The large and, frankly, surprising, turnout means the Eagles will field all four competitive-level squads — midget, bantam, peewee and atom development — for just the second time in five years.

Two weeks of tryouts wrapped up at Don Cruickshank Memorial Arena in Port Hardy last weekend, and the first round of “tiering” games, to determine competitive divisions for the coming season.

Play begins this Saturday when the peewees host Comox at 12:15 p.m. and the bantams host Victoria at 2:30, both games in Port Hardy.

The Eagles draw players from the Port Alice, Port Hardy and Port McNeill minor hockey associations, which has included players from Woss, Sointula and, in recent years, an increasing turnout from Alert Bay.

Because of the uncertainly of turnout in the weeks leading up to tryouts, coaching slots for the upper age groups were only finalized in the days leading up to the start of practices. Dan Slater, a first-time rep coach, takes the helm for the midgets, though he has experienced support from D’arcy Deacon of Port Hardy and former rep midget assistant Rob Brittain of Port McNeill.

Ray Bono of Port McNeill steps in as head coach of an intriguing atom development club. With six returning players from last year’s surprising newcomer team and the addition of several skilled first-years making the leap from the novice level, the atoms shape up as impact players in Vancouver Island’s recreation division.

Marty Gage of Port Hardy moves up from atom coach to lead the peewees this season. He’ll keep six standouts from his 2012-13 atom development club, most of whom played on a successful spring traveling team from Vancouver Island, to mix with returning second-year players from last year’s peewee team.

The team that may have been the biggest question mark coming into the current season, is the 13-14-year-old bantams. The team will be coached by Boni Sharpe of Port McNeill, who has coached an all-girls Tri-Port team for the past two years — first as peewees in 2011-12 and then as bantams last season. She had planned to coach her core group of five North Island bantam girls on a North Island squad filled with players from elsewhere on the Island and Lower Mainland, but the loss of several Powell River players due to unworkable ferry schedules shut down her proposed girls team.

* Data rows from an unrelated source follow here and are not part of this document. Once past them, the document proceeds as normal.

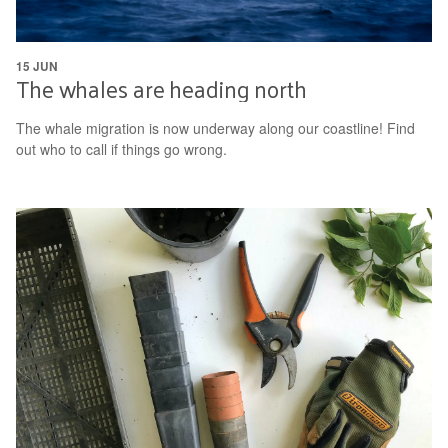
15 JUN
The whales are heading north
The whale migration is now underway along our coastline! Find
out who to call if things go wrong.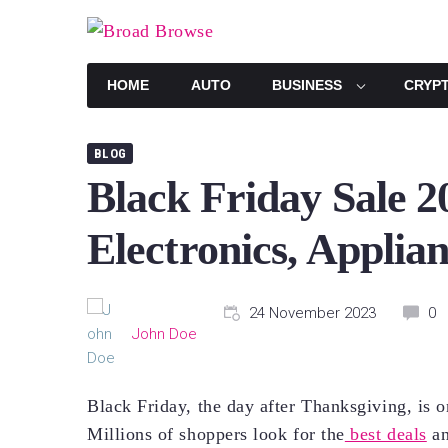
Skip
to
content
HOME
AUTO
BUSINESS
CRYP
BLOG
Black Friday Sale 2
Electronics, Applia
24 November 2023
0
John Doe
Black Friday, the day after Thanksgiving, is o
Millions of shoppers look for the
best deals
an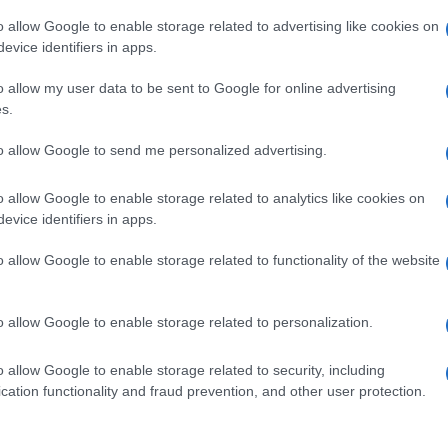
o allow Google to enable storage related to advertising like cookies on
evice identifiers in apps.
o allow my user data to be sent to Google for online advertising
s.
to allow Google to send me personalized advertising.
o allow Google to enable storage related to analytics like cookies on
evice identifiers in apps.
o allow Google to enable storage related to functionality of the website
o allow Google to enable storage related to personalization.
o allow Google to enable storage related to security, including
cation functionality and fraud prevention, and other user protection.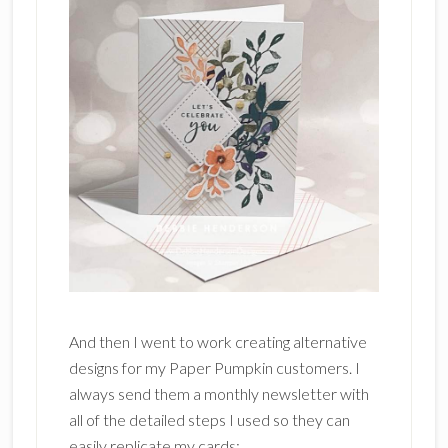
And then I went to work creating alternative
designs for my Paper Pumpkin customers. I
always send them a monthly newsletter with
all of the detailed steps I used so they can
easily replicate my cards: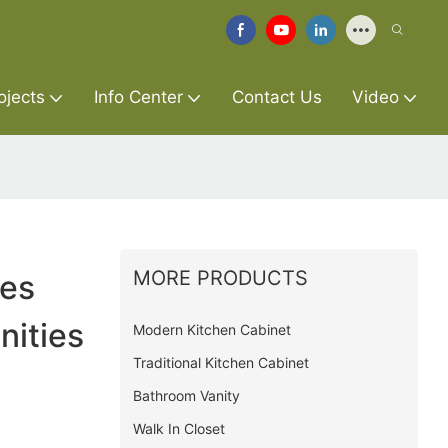
ojects
Info Center
Contact Us
Video
MORE PRODUCTS
ies
ities
Modern Kitchen Cabinet
Traditional Kitchen Cabinet
Bathroom Vanity
Walk In Closet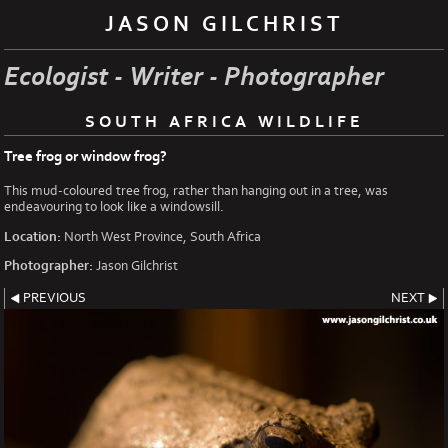
JASON GILCHRIST
Ecologist - Writer - Photographer
SOUTH AFRICA WILDLIFE
Tree frog or window frog?
This mud-coloured tree frog, rather than hanging out in a tree, was
endeavouring to look like a windowsill.
Location:
North West Province, South Africa
Photographer:
Jason Gilchrist
PREVIOUS
NEXT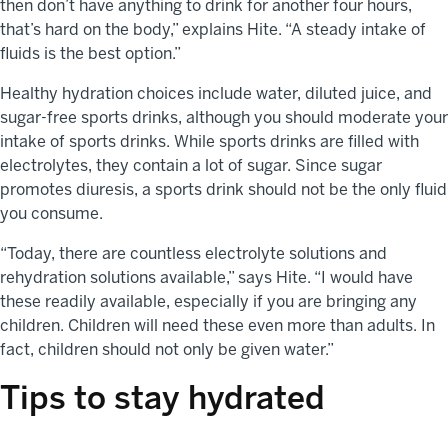
then don’t have anything to drink for another four hours,
that’s hard on the body,” explains Hite. “A steady intake of
fluids is the best option.”
Healthy hydration choices include water, diluted juice, and
sugar-free sports drinks, although you should moderate your
intake of sports drinks. While sports drinks are filled with
electrolytes, they contain a lot of sugar. Since sugar
promotes diuresis, a sports drink should not be the only fluid
you consume.
“Today, there are countless electrolyte solutions and
rehydration solutions available,” says Hite. “I would have
these readily available, especially if you are bringing any
children. Children will need these even more than adults. In
fact, children should not only be given water.”
Tips to stay hydrated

Instead, the five local girls tried out for — and made — the Eagles bantam team, which did not compete last year due to low turnout at tryouts.

“If my girls couldn’t play on their own team, I wanted them to have a chance to keep their skills up at a competitive level,” said Sharpe. “I encouraged them to try out, and they all made the (bantam) team.

“We’re sort of a mixed bag of beans.”

The Eagles bantams are a blend of the aforementioned girls — Emma Mitchell, Kerrigan Sharpe and Mercedes Trevor of Port McNeill and Rebecca Spafford and Tiffany Watson of Port Alice — several second-year bantams whose last experience with contact hockey came as peewees with the Eagles two years ago, and a number of first-year bantams seeing contact hockey for the first time.

“It’s rare, but not unprecedented, for a woman to coach at this level,” Laming said, noting the posting of Port McNeill’s Liza Furney as an Eagles coach in the 2007-08 season. “There’s going to be a huge learning curve for those (bantam) kids, and a huge learning curve for the coaching staff.

“But that’s our goal across the association. We want to make it a learning experience for all the kids, but also to keep it fun. We want to make it so no kid wants to quit hockey.”